Several nights later, we were watching one of my favorite shows and Ann Druyan (Carl Sagan’s widow) came on. A woman I have immense respect for and inevitably, Carl came up in the conversation.  I remembered something she had said more specifically about Carl earlier and I dug it up off the internet (IF there is a god, his name is “google”). I keep it handy for when I need it, when the reality of life becomes little much to bear:

When my husband died, because he was so famous and known for not being a believer, many people would come up to me-it still sometimes happens-and ask me if Carl changed at the end and converted to a belief in an afterlife. They also frequently ask me if I think I will see him again. Carl faced his death with unflagging courage and never sought refuge in illusions. The tragedy was that we knew we would never see each other again. I don’t ever expect to be reunited with Carl. But, the great thing is that when we were together, for nearly twenty years, we lived with a vivid appreciation of how brief and precious life is. We never trivialized the meaning of death by pretending it was anything other than a final parting. Every single moment that we were alive and we were together was miraculous-not miraculous in the sense of inexplicable or supernatural. We knew we were beneficiaries of chance. . . . That pure chance could be so generous and so kind. . . . That we could find each other, as Carl wrote so beautifully in Cosmos, you know, in the vastness of space and the immensity of time - that we could be together for twenty years. That is something which sustains me and it’s much more meaningful. . . . The way he treated me and the way I treated him, the way we took care of each other and our family, while he lived. That is so much more important than the idea I will see him someday. I don’t think I’ll ever see Carl again. But I saw him. We saw each other. We found each other in the cosmos, and that was wonderful.”
I have yet to revisit my initial trepidation about my place in the world and things beyond my control. I’m pretty thrilled with the fact that even when I was faced with great temptation, to “take the easy way out” I still took the realist way out.

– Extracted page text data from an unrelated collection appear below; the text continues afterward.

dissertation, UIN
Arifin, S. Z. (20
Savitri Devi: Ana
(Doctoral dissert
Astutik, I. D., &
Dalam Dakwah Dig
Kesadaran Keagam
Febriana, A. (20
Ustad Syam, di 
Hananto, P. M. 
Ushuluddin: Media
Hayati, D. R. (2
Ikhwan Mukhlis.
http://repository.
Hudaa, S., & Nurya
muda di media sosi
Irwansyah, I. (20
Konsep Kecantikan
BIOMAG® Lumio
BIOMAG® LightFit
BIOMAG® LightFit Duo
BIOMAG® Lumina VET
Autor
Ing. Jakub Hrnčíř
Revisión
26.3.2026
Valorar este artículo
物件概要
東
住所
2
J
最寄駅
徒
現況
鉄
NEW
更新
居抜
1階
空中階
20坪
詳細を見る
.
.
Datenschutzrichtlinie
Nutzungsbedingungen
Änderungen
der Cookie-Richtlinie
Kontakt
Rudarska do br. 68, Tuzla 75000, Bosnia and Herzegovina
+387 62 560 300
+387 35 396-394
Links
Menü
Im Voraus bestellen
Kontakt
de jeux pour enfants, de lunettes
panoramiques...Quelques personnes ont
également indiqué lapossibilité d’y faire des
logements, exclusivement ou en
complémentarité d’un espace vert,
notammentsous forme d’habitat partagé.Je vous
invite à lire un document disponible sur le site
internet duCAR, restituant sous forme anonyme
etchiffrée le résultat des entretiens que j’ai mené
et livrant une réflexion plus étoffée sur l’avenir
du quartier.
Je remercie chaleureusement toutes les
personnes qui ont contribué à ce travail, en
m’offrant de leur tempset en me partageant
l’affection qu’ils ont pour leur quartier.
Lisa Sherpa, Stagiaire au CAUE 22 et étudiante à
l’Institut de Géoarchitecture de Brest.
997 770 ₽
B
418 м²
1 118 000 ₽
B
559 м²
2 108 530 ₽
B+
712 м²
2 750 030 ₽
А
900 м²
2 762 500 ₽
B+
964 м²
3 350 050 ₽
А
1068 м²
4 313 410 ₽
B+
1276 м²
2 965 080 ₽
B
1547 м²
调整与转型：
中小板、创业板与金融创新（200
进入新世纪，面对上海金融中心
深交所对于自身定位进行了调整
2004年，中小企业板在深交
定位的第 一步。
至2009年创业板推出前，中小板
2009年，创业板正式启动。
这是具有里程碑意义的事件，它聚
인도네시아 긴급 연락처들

I know that many believers think that our lives are easy. We’re supposed to be selfish, self-centered devil worshipers.   To that, all I have to say is: Imagine for a moment that you’re wrong.  Imagine that there is no promise of an afterlife.  Can you really say that you lived your life just for the sake of being a good person? Can you say that you lived your life to please nobody but the people who truly mattered? Can you say that you lived without judging others?

Nobody is perfect. But living a true life and not being afraid to ask questions, and living for the moment, loving people while they’re here, is the most fantastic way to live.  I know you pity us, but please don’t. Walk a mile in our shoes. Live 1 day for yourself, thinking and doing for yourself, then you will truly be free.